= WHAT YOU ARE ASKED TO DO =
If a line in the entries contains the string "will", include that line in your answer.

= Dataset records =
**********

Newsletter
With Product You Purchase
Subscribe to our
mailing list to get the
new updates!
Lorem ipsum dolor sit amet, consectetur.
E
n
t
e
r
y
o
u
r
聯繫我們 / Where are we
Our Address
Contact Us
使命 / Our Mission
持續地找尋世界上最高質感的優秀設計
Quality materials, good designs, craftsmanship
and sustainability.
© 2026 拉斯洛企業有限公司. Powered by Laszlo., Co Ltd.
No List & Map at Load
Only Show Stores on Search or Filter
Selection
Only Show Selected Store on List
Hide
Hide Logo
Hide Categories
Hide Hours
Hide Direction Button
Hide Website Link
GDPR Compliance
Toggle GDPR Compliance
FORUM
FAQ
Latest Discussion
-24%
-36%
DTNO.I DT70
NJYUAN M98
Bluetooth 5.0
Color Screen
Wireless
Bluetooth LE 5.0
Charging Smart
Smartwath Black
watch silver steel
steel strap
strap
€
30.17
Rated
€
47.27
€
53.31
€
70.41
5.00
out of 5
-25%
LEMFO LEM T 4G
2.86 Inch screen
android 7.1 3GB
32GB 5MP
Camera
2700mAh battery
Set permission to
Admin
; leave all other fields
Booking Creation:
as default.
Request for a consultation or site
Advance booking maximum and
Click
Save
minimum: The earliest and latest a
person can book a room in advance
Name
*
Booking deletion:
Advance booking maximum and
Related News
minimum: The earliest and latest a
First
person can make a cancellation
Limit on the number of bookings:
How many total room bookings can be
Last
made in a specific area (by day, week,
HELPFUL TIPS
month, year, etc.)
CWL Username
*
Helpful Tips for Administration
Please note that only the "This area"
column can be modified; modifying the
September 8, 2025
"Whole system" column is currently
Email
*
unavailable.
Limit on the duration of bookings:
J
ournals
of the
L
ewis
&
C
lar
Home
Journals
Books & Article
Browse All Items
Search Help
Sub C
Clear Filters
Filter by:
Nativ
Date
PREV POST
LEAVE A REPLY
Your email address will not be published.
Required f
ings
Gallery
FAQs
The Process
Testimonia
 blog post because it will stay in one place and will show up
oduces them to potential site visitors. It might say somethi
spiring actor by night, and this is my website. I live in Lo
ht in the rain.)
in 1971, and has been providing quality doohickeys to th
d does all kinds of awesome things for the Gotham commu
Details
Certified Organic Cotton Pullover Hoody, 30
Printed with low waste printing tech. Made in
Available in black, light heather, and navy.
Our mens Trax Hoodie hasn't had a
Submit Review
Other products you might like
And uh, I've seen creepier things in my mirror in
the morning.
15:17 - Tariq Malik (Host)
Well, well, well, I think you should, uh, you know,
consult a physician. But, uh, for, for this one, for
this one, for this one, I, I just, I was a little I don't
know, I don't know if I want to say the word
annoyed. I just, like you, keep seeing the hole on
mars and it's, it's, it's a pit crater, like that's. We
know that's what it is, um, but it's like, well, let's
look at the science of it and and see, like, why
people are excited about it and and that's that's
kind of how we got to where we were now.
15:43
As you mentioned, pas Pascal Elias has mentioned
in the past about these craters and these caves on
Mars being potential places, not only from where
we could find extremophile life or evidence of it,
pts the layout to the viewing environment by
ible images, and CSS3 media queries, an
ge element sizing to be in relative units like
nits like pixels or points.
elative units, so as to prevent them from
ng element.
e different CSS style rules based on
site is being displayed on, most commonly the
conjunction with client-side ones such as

**********

= RESULT FOR THIS TASK =
Your email address will not be published.
 blog post because it will stay in one place and will show up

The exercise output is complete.